What you will do: Only the lines below from the one with "CareerCircle, LLC. All rights reserved." through the one with "(i) New Zealand" are to be written out, exactly and without any images.

Source information:
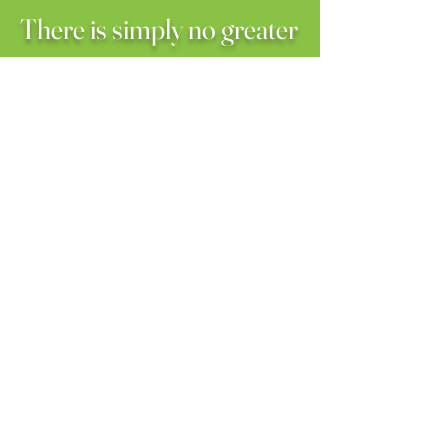
There is simply no greater
honor than to give back by
allowing God to use our
hands and feet to exhibit
the love of Christ in
helping others.
We humbly ask you to
consider partnering with
us on this journey where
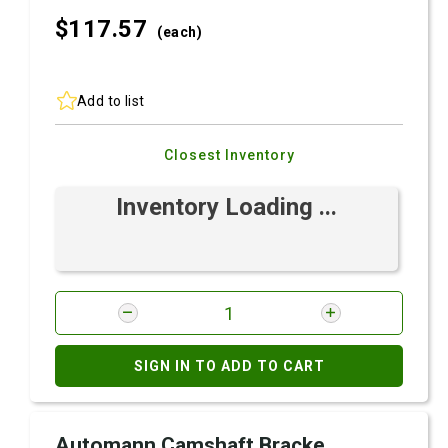
$117.
57
(each)
Add to list
Closest Inventory
Inventory Loading ...
SIGN IN TO ADD TO CART
Automann Camshaft Bracke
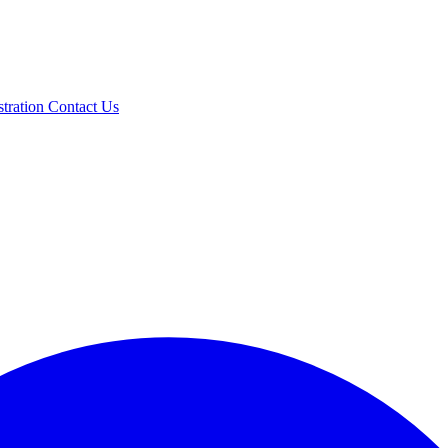
stration
Contact Us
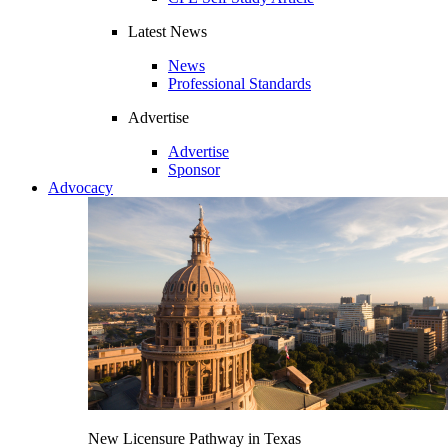
Latest News
News
Professional Standards
Advertise
Advertise
Sponsor
Advocacy
New Licensure Pathway in Texas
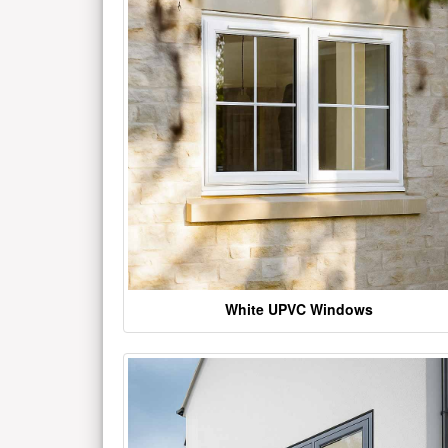
White UPVC Windows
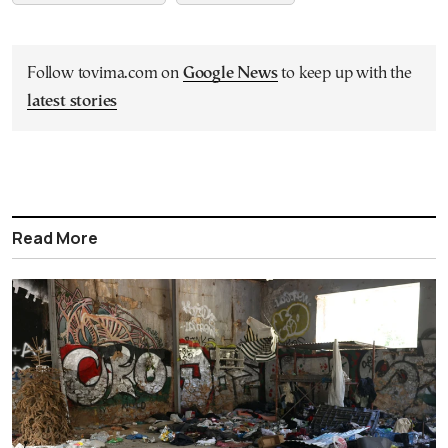
Follow tovima.com on
Google News
to keep up with the
latest stories
Read More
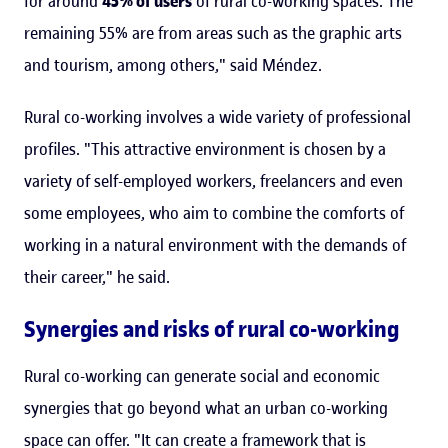
for around
45% of users
of rural co-working spaces. The
remaining 55% are from areas such as the graphic arts
and tourism, among others," said Méndez.
Rural co-working involves a wide variety of professional
profiles. "This attractive environment is chosen by a
variety of self-employed workers, freelancers and even
some employees, who aim to combine the comforts of
working in a natural environment with the demands of
their career," he said.
Synergies and risks of rural co-working
Rural co-working can generate social and economic
synergies that go beyond what an urban co-working
space can offer. "It can create a framework that is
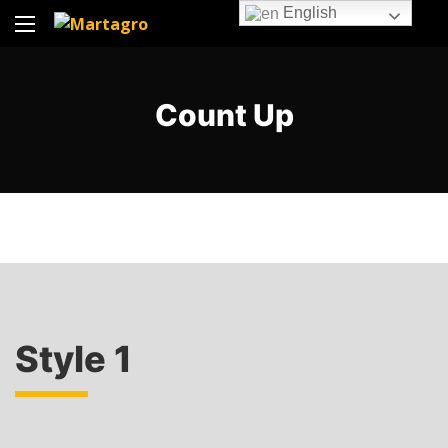
English
Count Up
Style 1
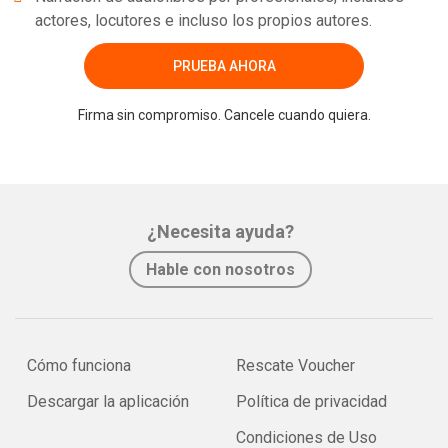
actores, locutores e incluso los propios autores.
PRUEBA AHORA
Firma sin compromiso. Cancele cuando quiera.
¿Necesita ayuda?
Hable con nosotros
Cómo funciona
Rescate Voucher
Descargar la aplicación
Política de privacidad
Condiciones de Uso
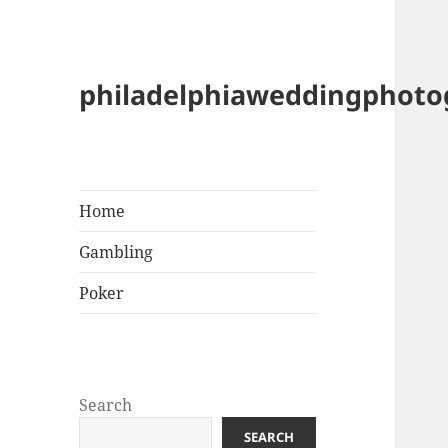
philadelphiaweddingphot
Home
Gambling
Poker
Search
SEARCH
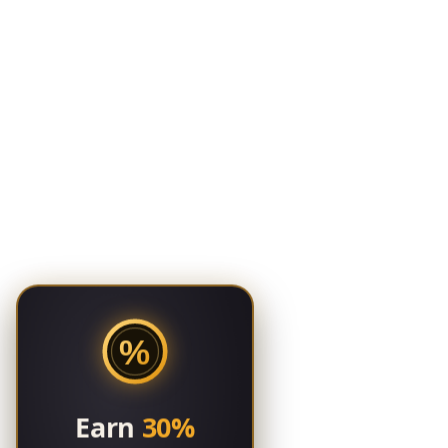
%
Earn
30%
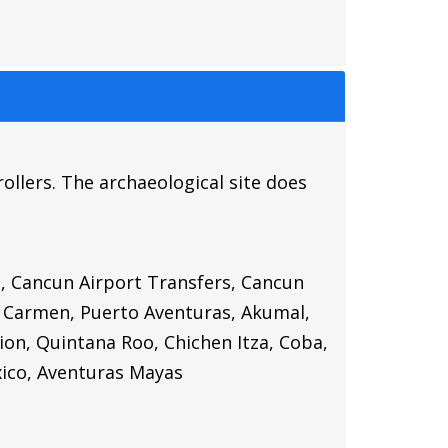
ollers. The archaeological site does
t, Cancun Airport Transfers, Cancun
l Carmen, Puerto Aventuras, Akumal,
ion, Quintana Roo, Chichen Itza, Coba,
ico,
Aventuras Mayas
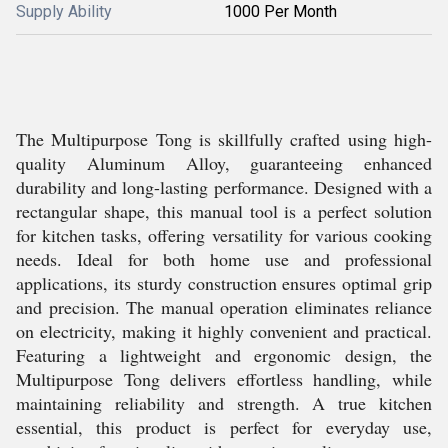
Supply Ability
1000 Per Month
The Multipurpose Tong is skillfully crafted using high-
quality Aluminum Alloy, guaranteeing enhanced
durability and long-lasting performance. Designed with a
rectangular shape, this manual tool is a perfect solution
for kitchen tasks, offering versatility for various cooking
needs. Ideal for both home use and professional
applications, its sturdy construction ensures optimal grip
and precision. The manual operation eliminates reliance
on electricity, making it highly convenient and practical.
Featuring a lightweight and ergonomic design, the
Multipurpose Tong delivers effortless handling, while
maintaining reliability and strength. A true kitchen
essential, this product is perfect for everyday use,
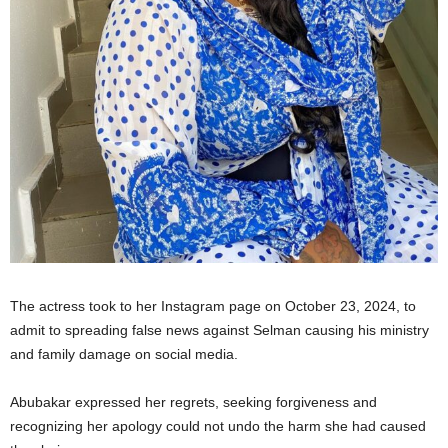
The actress took to her Instagram page on October 23, 2024, to
admit to spreading false news against Selman causing his ministry
and family damage on social media.
Abubakar expressed her regrets, seeking forgiveness and
recognizing her apology could not undo the harm she had caused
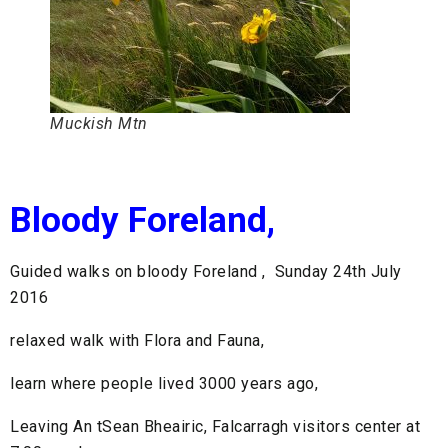
Muckish Mtn
Bloody Foreland,
Guided walks on bloody Foreland , Sunday 24th July
2016
relaxed walk with Flora and Fauna,
learn where people lived 3000 years ago,
Leaving An tSean Bheairic, Falcarragh visitors center at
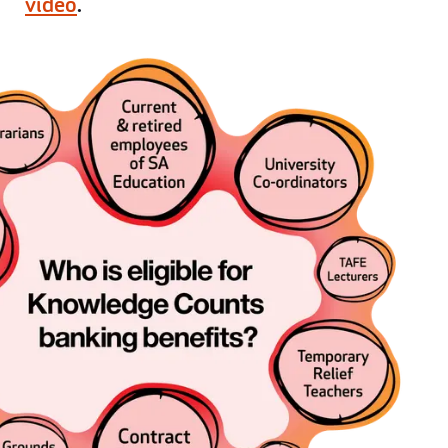
video
.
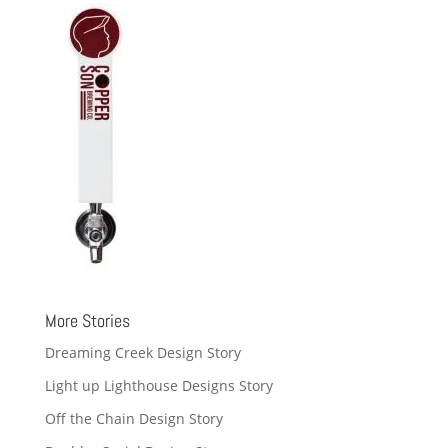
More Stories
Dreaming Creek Design Story
Light up Lighthouse Designs Story
Off the Chain Design Story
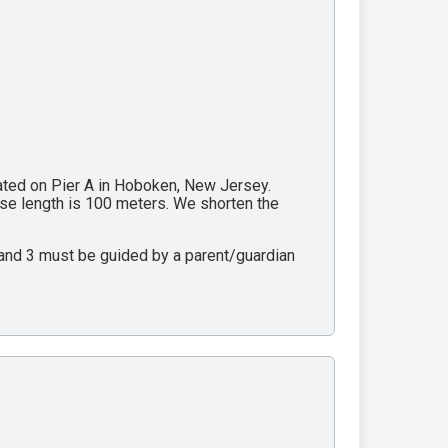
cated on Pier A in Hoboken, New Jersey.
rse length is 100 meters. We shorten the
2 and 3 must be guided by a parent/guardian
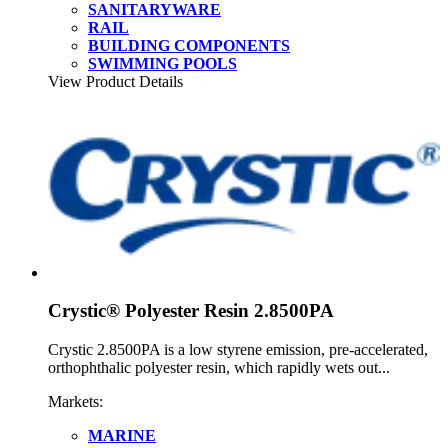
SANITARYWARE
RAIL
BUILDING COMPONENTS
SWIMMING POOLS
View Product Details
Crystic® Polyester Resin 2.8500PA
Crystic 2.8500PA is a low styrene emission, pre-accelerated,
orthophthalic polyester resin, which rapidly wets out...
Markets:
MARINE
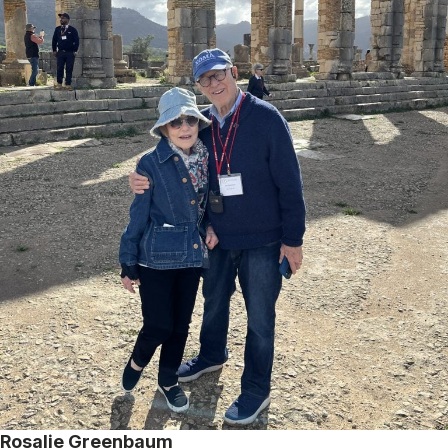
Rosalie Greenbaum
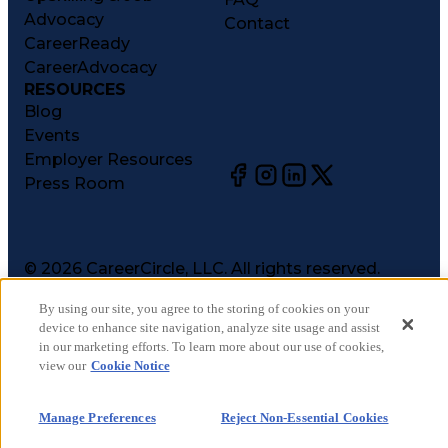
Advocacy
Contact
CareerReady
CareerAdvocacy
RESOURCES
Blog
Events
Employer Resources
Press Room
©
2026
CareerCircle, LLC. All rights reserved.
Terms of Use
By using our site, you agree to the storing of cookies on your
Privacy Notices
device to enhance site navigation, analyze site usage and assist
Accessibility Statement
in our marketing efforts. To learn more about our use of cookies,
Manage Preferences
view our
Cookie Notice
Cookie Notice
CA Notices at Collection
Manage Preferences
Reject Non-Essential Cookies
Your Privacy Choices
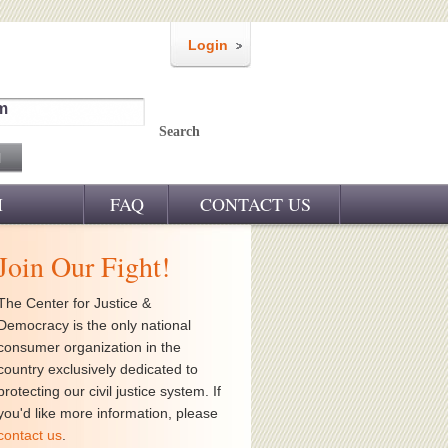
Login
m
Search
M
FAQ
CONTACT US
Join Our Fight!
The Center for Justice &
Democracy is the only national
consumer organization in the
country exclusively dedicated to
protecting our civil justice system. If
you'd like more information, please
contact us
.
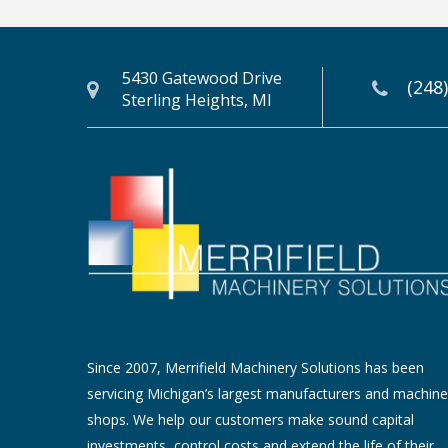
5430 Gatewood Drive
(248
Sterling Heights, MI
Since 2007, Merrifield Machinery Solutions has been
servicing Michigan’s largest manufacturers and machine
shops. We help our customers make sound capital
investments, control costs and extend the life of their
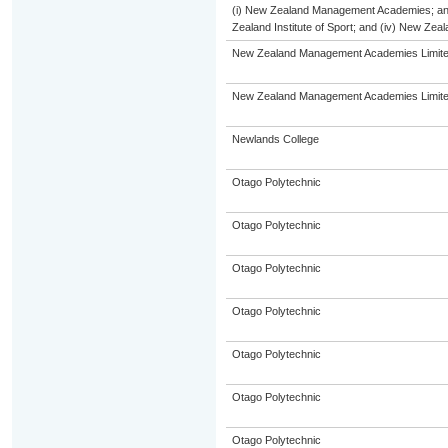
(i) New Zealand Management Academies; and (
Zealand Institute of Sport; and (iv) New Ze
New Zealand Management Academies Limit
New Zealand Management Academies Limit
Newlands College
Otago Polytechnic
Otago Polytechnic
Otago Polytechnic
Otago Polytechnic
Otago Polytechnic
Otago Polytechnic
Otago Polytechnic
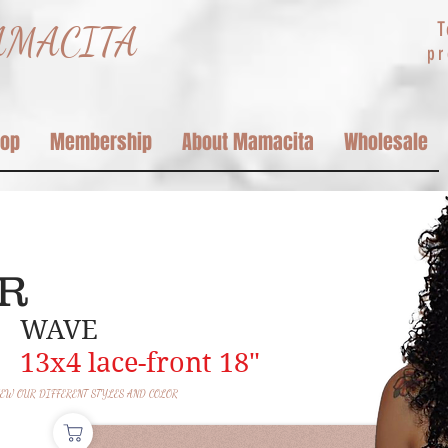
T
MACITA
p
hop
Membership
About Mamacita
Wholesale
y
ER
MAS
WAVE
13x4
lace-front 18"
EW OUR DIFFERENT STYLES AND COLOR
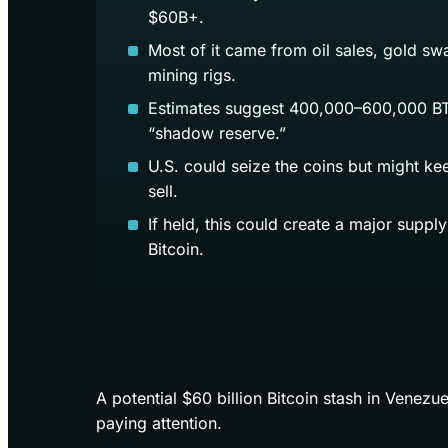
$60B+.
Most of it came from oil sales, gold sw
mining rigs.
Estimates suggest 400,000–600,000 BT
“shadow reserve.”
U.S. could seize the coins but might ke
sell.
If held, this could create a major suppl
Bitcoin.
A potential $60 billion Bitcoin stash in Venezu
paying attention.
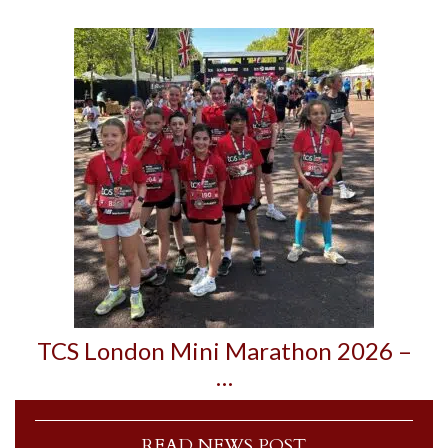
TCS London Mini Marathon 2026 –
…
READ NEWS POST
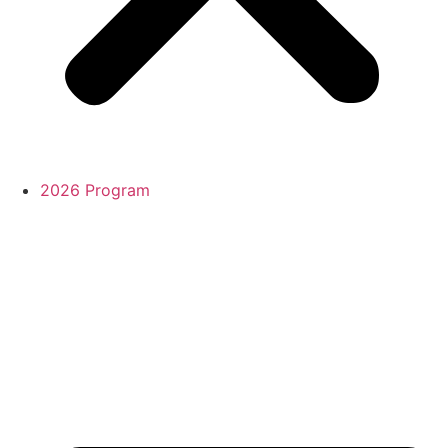
2026 Program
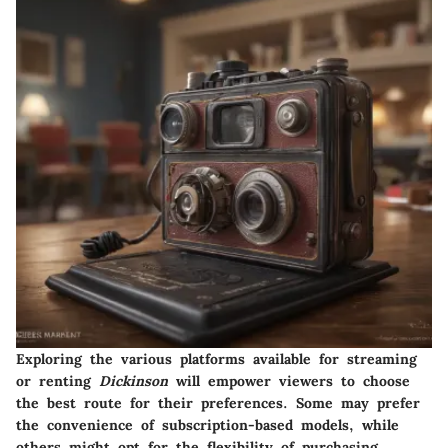
Exploring the various platforms available for streaming
or renting
Dickinson
will empower viewers to choose
the best route for their preferences. Some may prefer
the convenience of subscription-based models, while
others might opt for the flexibility of purchasing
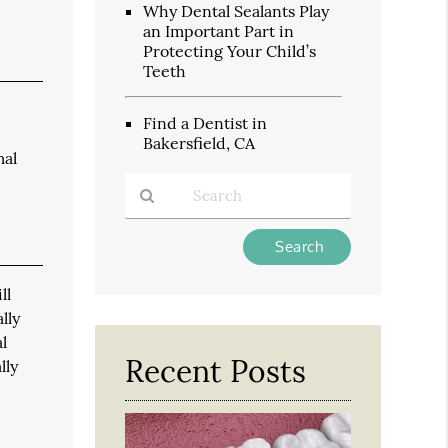
Why Dental Sealants Play
an Important Part in
Protecting Your Child’s
Teeth
Find a Dentist in
Bakersfield, CA
mal
Type
Your
Search
ll
Query
lly
Here
l
Recent Posts
lly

Solution to this problem:
CareerCircle, LLC. All rights reserved.
Terms of Use
By using our site, you agree to the storing of cookies on your
Privacy Notices
device to enhance site navigation, analyze site usage and assist
Accessibility Statement
in our marketing efforts. To learn more about our use of cookies,
Manage Preferences
view our
Cookie Notice
Cookie Notice
CA Notices at Collection
Manage Preferences
Reject Non-Essential Cookies
Your Privacy Choices
Login
m
Search
M
FAQ
CONTACT US
Join Our Fight!
The Center for Justice &
Democracy is the only national
consumer organization in the
country exclusively dedicated to
protecting our civil justice system. If
you'd like more information, please
contact us
.
5430 Gatewood Drive
(248
Sterling Heights, MI
Since 2007, Merrifield Machinery Solutions has been
servicing Michigan’s largest manufacturers and machine
shops. We help our customers make sound capital
investments, control costs and extend the life of their
(i) New Zealand Management Academies; and (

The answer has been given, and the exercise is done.